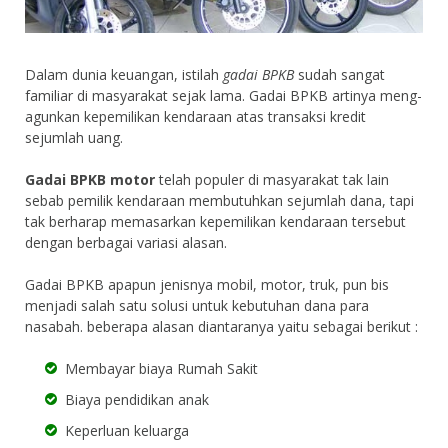
Dalam dunia keuangan, istilah
gadai BPKB
sudah sangat
familiar di masyarakat sejak lama. Gadai BPKB artinya meng-
agunkan kepemilikan kendaraan atas transaksi kredit
sejumlah uang.
Gadai BPKB motor
telah populer di masyarakat tak lain
sebab pemilik kendaraan membutuhkan sejumlah dana, tapi
tak berharap memasarkan kepemilikan kendaraan tersebut
dengan berbagai variasi alasan.
Gadai BPKB apapun jenisnya mobil, motor, truk, pun bis
menjadi salah satu solusi untuk kebutuhan dana para
nasabah. beberapa alasan diantaranya yaitu sebagai berikut :
Membayar biaya Rumah Sakit
Biaya pendidikan anak
Keperluan keluarga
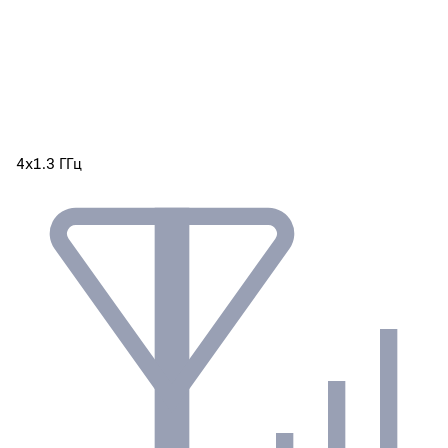
4х1.3 ГГц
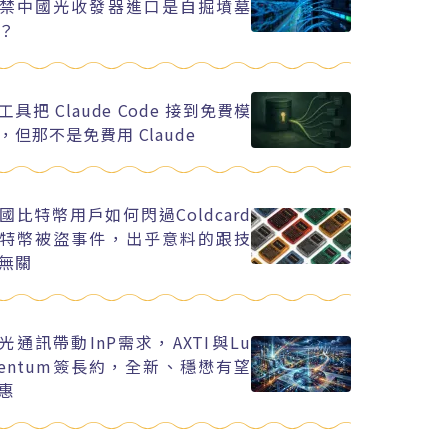
禁中國光收發器進口是自掘墳墓
？
工具把 Claude Code 接到免費模
，但那不是免費用 Claude
國比特幣用戶如何閃過Coldcard
特幣被盜事件，出乎意料的跟技
無關
I光通訊帶動InP需求，AXTI與Lu
entum簽長約，全新、穩懋有望
惠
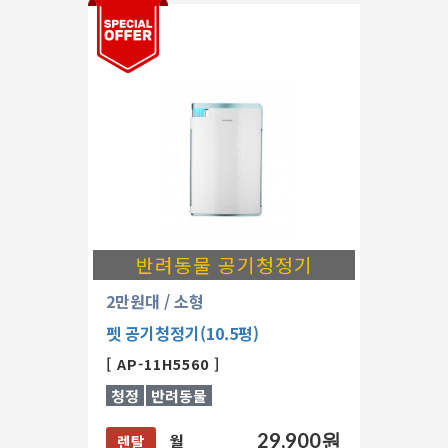
반려동물 공기청정기
2만원대
/ 소형
펫 공기청정기(10.5평)
[ AP-11H5560 ]
청정
반려동물
29,900원
월
렌탈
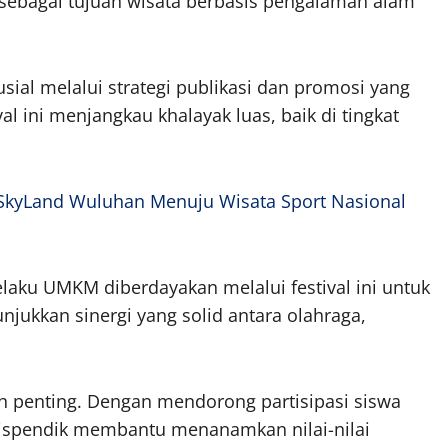
sebagai tujuan wisata berbasis pengalaman alam
ial melalui strategi publikasi dan promosi yang
al ini menjangkau khalayak luas, baik di tingkat
: SkyLand Wuluhan Menuju Wisata Sport Nasional
elaku UMKM diberdayakan melalui festival ini untuk
ukkan sinergi yang solid antara olahraga,
ah penting. Dengan mendorong partisipasi siswa
 Dispendik membantu menanamkan nilai-nilai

Work to be completed: Look for the word "dana" in the data, then return every line that contains it.

Task result:
sebab pemilik kendaraan membutuhkan sejumlah dana, tapi
menjadi salah satu solusi untuk kebutuhan dana para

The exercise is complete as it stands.